Our study revealed that the main obstacles preventing dentists from using EDRs related to issues with maintenance, software/hardware, technical training and guidelines. This aligns with other studies that cite issues with software, guidelines, and lack of comfort with the technology [19,21,22]. Two studies [23,24] indicate that a key barrier to large-scale implementation of health technology is the lack of well-trained practitioners in clinical and technical aspects, and when dentists use technologies at an early stage, the investment in costs and skills is high and the benefits are often not tangible [25]. However, if they were to embrace technological developments more widely, the investment would be lower overall and the advantages more tangible. In this study, “practitioner resistance” was strongly associated with the level of currently implemented systems; dentists working in clinics with systems in place perceived resistance as less of a problem. This is reassuring, and suggests that resistance decreases as practitioners become more familiar with such systems, as backed up by a study of dentists in China [26], which revealed generally positive attitudes to computerization. The negative aspects of computerization can be amplified by non-users, but clear instructions can reduce resistance [26,27] and promote the concept that technology has tangible benefits if used more frequently. Other researchers report security and privacy as obstacles to the uptake of information technologies [21,22,28].

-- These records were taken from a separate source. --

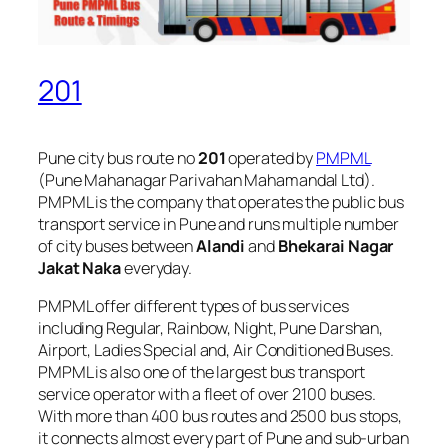
201
Pune city bus route no
201
operated by
PMPML
(Pune Mahanagar Parivahan Mahamandal Ltd).
PMPML is the company that operates the public bus
transport service in Pune and runs multiple number
of city buses between
Alandi
and
Bhekarai Nagar
Jakat Naka
everyday.
PMPML offer different types of bus services
including Regular, Rainbow, Night, Pune Darshan,
Airport, Ladies Special and, Air Conditioned Buses.
PMPML is also one of the largest bus transport
service operator with a fleet of over 2100 buses.
With more than 400 bus routes and 2500 bus stops,
it connects almost every part of Pune and sub-urban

We have demonstrated that Kuwaiti dentists recognize the need for electronic patient records to optimize the quality of the care they deliver to patients, which should facilitate further uptake of EDR systems. Our participants generally had positive perceptions of EDRs, but identified some key obstacles to uptake, namely technical support and training. Our results show that most dentists in Kuwait value the potential to share EDRs with other healthcare providers and consider that EDRs add value to the care they deliver to their patients.


This study was approved by the Ethics Committee at the Ministry of Health in Kuwait. The paper has not been submitted elsewhere and the authors confirm they have no conflicts of interest.

Funding Statement

This study represents an independent research without public or private financing.


The authors would like to thank all those who participated in this study, especially the respondents to the questionnaire and the directors of primary care centers’ for facilitating and supporting the data collection.